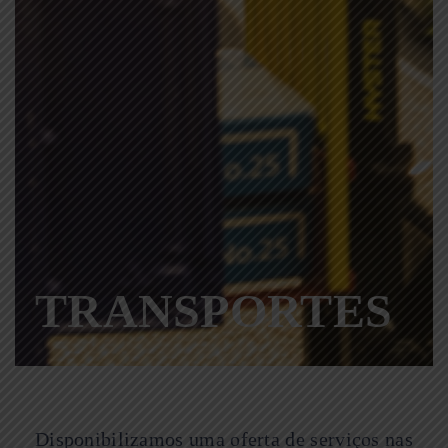
TRANSPORTES
Disponibilizamos uma oferta de serviços nas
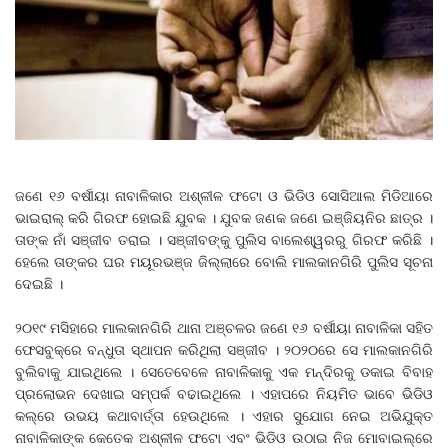
ଜଣେ ୧୬ ବର୍ଷୀୟା ନାବାଳିକାର ଅଶ୍ଳୀଳ ଫଟୋ ଓ ଭିଡିଓ ସୋସିଆଲ ମିଡିଆରେ
ଭାଇରାଲ୍ କରି ଗିରଫ ହୋଇଛି ଯୁବକ । ଯୁବକ ଜଣକ ଜଣେ ଇଞ୍ଜିୟନିର ଛାତ୍ର ।
ତାଙ୍କ ନାଁ ସଞ୍ଜୀବ ତରାଇ । ସଞ୍ଜୀବଙ୍କୁ ପୁଲିସ ବାଲେଶ୍ୱରରୁ ଗିରଫ କରିଛି ।
ହେଲେ ତାଙ୍କର ଘର ମୟୂରଭଞ୍ଜ ଜିଲ୍ଲାରେ ବୋଲି ମାଲକାନଗିରି ପୁଲିସ ସୂଚନା
ଦେଇଛି ।
୨୦୧୯ ମସିହାରେ ମାଲକାନଗିରି ଥାନା ଅଞ୍ଚଳର ଜଣେ ୧୬ ବର୍ଷୀୟା ନାବାଳିକା ସହିତ
ଫେସବୁକ୍‌ରେ ବନ୍ଧୁତା ସ୍ଥାପନ କରିଥିଲା ସଞ୍ଜୀବ । ୨୦୨୦ରେ ସେ ମାଲକାନଗିରି
ବୁଲିବାକୁ ଯାଇଥିଲେ । ସେତେବେଳେ ନାବାଳିକାକୁ ଏକ ମନ୍ଦିରକୁ ଡକାଇ ବିବାହ
ପ୍ରଲୋଭନ ଦେଖାଇ ସମ୍ପର୍କ ବଢାଇଥିଲେ । ଏହାପରେ ନିୟମିତ ଭାବେ ଭିଡିଓ
କଲ୍‌ରେ ଉଭୟ କଥାବାର୍ତ୍ତା ହେଉଥିଲେ । ଏହାର ସୁଯୋଗ ନେଇ ଅଭିଯୁକ୍ତ
ନାବାଳିକାଙ୍କ କେତେକ ଅଶ୍ଳୀଳ ଫଟୋ ଏବଂ ଭିଡିଓ ଉଠାଇ ନିଜ ମୋବାଇଲ୍‌ରେ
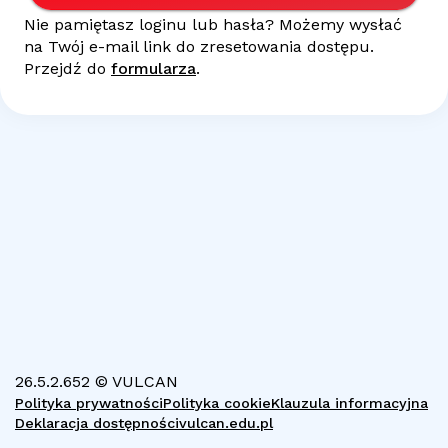
Nie pamiętasz loginu lub hasła? Możemy wysłać
na Twój
e-mail
link do zresetowania dostępu.
Przejdź do
formularza
.
26.5.2.652 © VULCAN
Polityka prywatności
Polityka cookie
Klauzula informacyjna
Deklaracja dostępności
vulcan.edu.pl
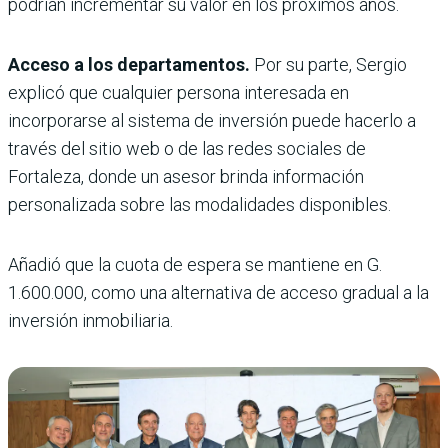
podrían incrementar su valor en los próximos años.
Acceso a los departamentos.
Por su parte, Sergio
explicó que cualquier persona interesada en
incorporarse al sistema de inversión puede hacerlo a
través del sitio web o de las redes sociales de
Fortaleza, donde un asesor brinda información
personalizada sobre las modalidades disponibles.
Añadió que la cuota de espera se mantiene en G.
1.600.000, como una alternativa de acceso gradual a la
inversión inmobiliaria.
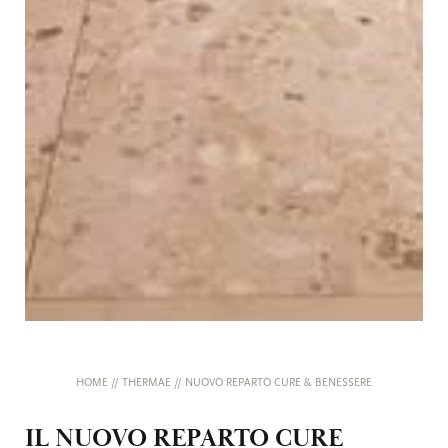
HOME
//
THERMAE
//
NUOVO REPARTO CURE & BENESSERE
IL NUOVO REPARTO CURE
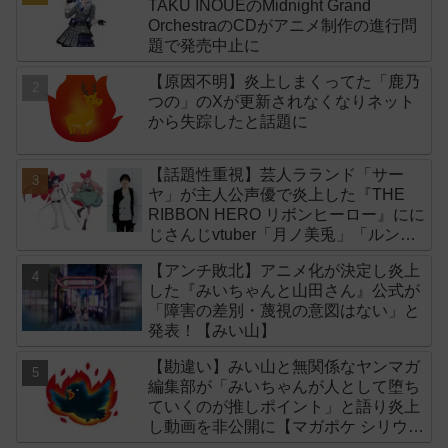
TAKU INOUEのMidnight Grand
OrchestraのCDがアニメ制作の進行問
題で発売中止に
【原因不明】炎上しまくってた「鹿乃
つの」のXが更新されなくなりネット
から失踪したと話題に
【話題性重視】芸人ラランド「サー
ヤ」が主人公声優で炎上した『THE
RIBBON HERO リボンヒーロー』にに
じさんじvtuber「月ノ美兎」「ルンル
ン」「でびでび・でびる」が出演！
【アンチ敗北】アニメ化が決定し炎上
した『みいちゃんと山田さん』公式が
「障害の差別・蔑視の意図はない」と
発表！【みい山】
【勘違い】みい山と無関係なヤンマガ
編集部が「みいちゃんが人として堕ち
ていくのが推しポイント」と語り炎上
し動画を非公開に【マガポケ シリウ
ス】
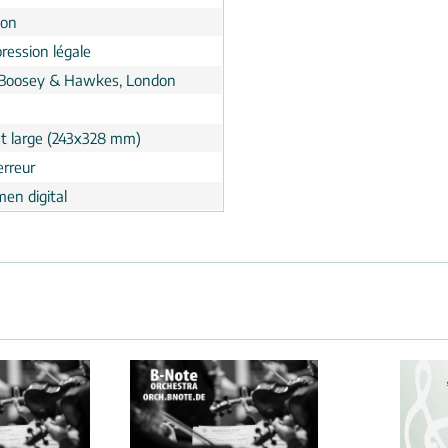
ion
ression légale
 Boosey & Hawkes, London
t large (243x328 mm)
erreur
men digital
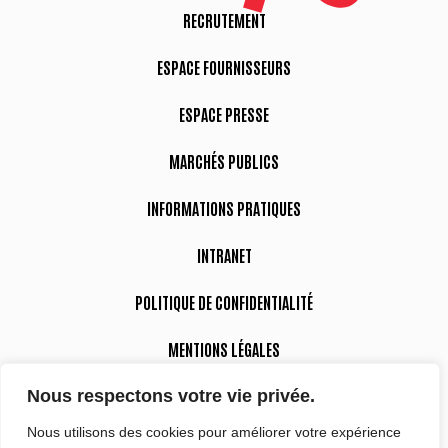
RECRUTEMENT
ESPACE FOURNISSEURS
ESPACE PRESSE
MARCHÉS PUBLICS
INFORMATIONS PRATIQUES
INTRANET
POLITIQUE DE CONFIDENTIALITÉ
MENTIONS LÉGALES
Nous respectons votre vie privée.
DÉCLARATION D’ACCESSIBILITÉ
Nous utilisons des cookies pour améliorer votre expérience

^^^^

Task to complete: Reproduce the lines of the data that run from the one containing "Klauzula informacyjna" to the final line, both included, exactly as they appear and without the pictures.

Result of the exercise:
Klauzula informacyjna
Deklaracja dostępności
vulcan.edu.pl
podrían incrementar su valor en los próximos años.
Acceso a los departamentos.
Por su parte, Sergio
explicó que cualquier persona interesada en
incorporarse al sistema de inversión puede hacerlo a
través del sitio web o de las redes sociales de
Fortaleza, donde un asesor brinda información
personalizada sobre las modalidades disponibles.
Añadió que la cuota de espera se mantiene en G.
1.600.000, como una alternativa de acceso gradual a la
inversión inmobiliaria.
HOME
//
THERMAE
//
NUOVO REPARTO CURE & BENESSERE
IL NUOVO REPARTO CURE
TAKU INOUEのMidnight Grand
OrchestraのCDがアニメ制作の進行問
題で発売中止に
【原因不明】炎上しまくってた「鹿乃
つの」のXが更新されなくなりネット
から失踪したと話題に
【話題性重視】芸人ラランド「サー
ヤ」が主人公声優で炎上した『THE
RIBBON HERO リボンヒーロー』にに
じさんじvtuber「月ノ美兎」「ルンル
ン」「でびでび・でびる」が出演！
【アンチ敗北】アニメ化が決定し炎上
した『みいちゃんと山田さん』公式が
「障害の差別・蔑視の意図はない」と
発表！【みい山】
【勘違い】みい山と無関係なヤンマガ
編集部が「みいちゃんが人として堕ち
ていくのが推しポイント」と語り炎上
し動画を非公開に【マガポケ シリウ
ス】
ion
ression légale
 Boosey & Hawkes, London
t large (243x328 mm)
erreur
men digital
RECRUTEMENT
ESPACE FOURNISSEURS
ESPACE PRESSE
MARCHÉS PUBLICS
INFORMATIONS PRATIQUES
INTRANET
POLITIQUE DE CONFIDENTIALITÉ
MENTIONS LÉGALES
Nous respectons votre vie privée.
DÉCLARATION D’ACCESSIBILITÉ
Nous utilisons des cookies pour améliorer votre expérience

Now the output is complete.